Funakoshi was seen as junior to all the masters of his day. Not just Mabuni, but Miyagi, Motobu, etc.

*Okay.*

The karate that he taught was in fact modified to meet the needs of the school children. He was not chosen to go to Japan to represent Karate because he was seen as a better Karateka than anyone. He was sent because he spoke the language and was more likely to be accepted by the Japanese.

*Sent by whom? Are you saying that they would send someone who was lousy at Karate merely because they spoke the language? I thought the Emperor saw Funakoshi demonstrate Karate in Okinawa and thus invited him.*

When the Dai Nippon Butokukai accepted Karate and issued the first rankings,Fnuakoshi was given 5th Dan. Mabuni and Miyagi 7th Dan. I do not know about Motobu.

*I don't think Motobu was given rank.*

Motobu was not only angry at Funakoshi over the issue of him taking credit for the victory over the boxer.
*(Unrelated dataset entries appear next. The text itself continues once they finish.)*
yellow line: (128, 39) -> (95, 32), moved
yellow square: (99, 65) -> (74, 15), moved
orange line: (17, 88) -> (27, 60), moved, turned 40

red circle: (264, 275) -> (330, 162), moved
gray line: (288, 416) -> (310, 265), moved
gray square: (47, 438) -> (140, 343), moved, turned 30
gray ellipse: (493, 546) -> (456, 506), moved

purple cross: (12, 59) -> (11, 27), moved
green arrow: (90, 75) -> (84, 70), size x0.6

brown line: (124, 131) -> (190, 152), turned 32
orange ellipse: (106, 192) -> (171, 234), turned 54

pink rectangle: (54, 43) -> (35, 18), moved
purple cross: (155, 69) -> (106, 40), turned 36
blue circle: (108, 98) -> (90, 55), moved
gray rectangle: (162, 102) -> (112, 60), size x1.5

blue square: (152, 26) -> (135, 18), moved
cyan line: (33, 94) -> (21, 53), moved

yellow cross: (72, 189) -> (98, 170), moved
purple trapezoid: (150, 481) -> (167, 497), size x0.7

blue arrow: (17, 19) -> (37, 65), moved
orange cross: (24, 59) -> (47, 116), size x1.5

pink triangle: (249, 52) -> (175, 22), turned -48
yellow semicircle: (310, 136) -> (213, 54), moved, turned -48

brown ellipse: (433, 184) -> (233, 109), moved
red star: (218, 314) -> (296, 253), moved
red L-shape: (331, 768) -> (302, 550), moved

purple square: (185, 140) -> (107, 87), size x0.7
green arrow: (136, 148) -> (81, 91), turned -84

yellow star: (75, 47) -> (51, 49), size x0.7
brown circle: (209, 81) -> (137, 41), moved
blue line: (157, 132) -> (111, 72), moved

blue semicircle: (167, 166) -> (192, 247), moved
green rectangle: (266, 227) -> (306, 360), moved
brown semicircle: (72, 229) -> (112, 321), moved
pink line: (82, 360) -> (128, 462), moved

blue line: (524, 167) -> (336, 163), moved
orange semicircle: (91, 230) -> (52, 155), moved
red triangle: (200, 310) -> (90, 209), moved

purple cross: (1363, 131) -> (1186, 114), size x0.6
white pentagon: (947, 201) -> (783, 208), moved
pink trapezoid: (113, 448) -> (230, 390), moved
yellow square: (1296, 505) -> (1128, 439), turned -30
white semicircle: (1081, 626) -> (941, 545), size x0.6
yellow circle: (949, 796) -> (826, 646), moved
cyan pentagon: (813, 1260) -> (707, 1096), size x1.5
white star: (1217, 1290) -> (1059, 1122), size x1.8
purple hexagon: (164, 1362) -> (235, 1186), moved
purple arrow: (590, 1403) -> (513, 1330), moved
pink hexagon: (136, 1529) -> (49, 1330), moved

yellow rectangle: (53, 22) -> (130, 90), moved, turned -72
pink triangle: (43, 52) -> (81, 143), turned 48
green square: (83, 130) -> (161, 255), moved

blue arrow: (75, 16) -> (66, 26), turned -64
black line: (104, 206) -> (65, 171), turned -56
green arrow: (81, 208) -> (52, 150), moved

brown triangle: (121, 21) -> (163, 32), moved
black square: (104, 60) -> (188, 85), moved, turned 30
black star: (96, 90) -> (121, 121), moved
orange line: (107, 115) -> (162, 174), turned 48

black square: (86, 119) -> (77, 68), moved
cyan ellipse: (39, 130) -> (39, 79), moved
He despised Funakoshi because he saw his karate as being weak and felt he was ruining the art's reputation. 

*I've seen footage of Funakoshi demonstrating kata. He moved pretty well when compared to other old timers. I think his "weak" skills are exaggerations by Motobu.*

Also Funakoshi was known to often bad mouth Motobu, calling him illiterate and dumb. 

*I think the bad mouthing started with Motobu. But you may be right here. Funakoshi did exaggerate Motobu's illiteracy.*

Funakoshi failed at a number of careers before he became a bureaucrat in the schools. And we was pretty much incompetent at running his karate organization. Technically, he was not the founder of Shotokan. His students were. They built the dojo for him and ran it. He just taught as they built the organization around him. Later it was Nakayama that made Shotokan into what it was. Mas Oyama did train with Funakoshi. But he moved on. 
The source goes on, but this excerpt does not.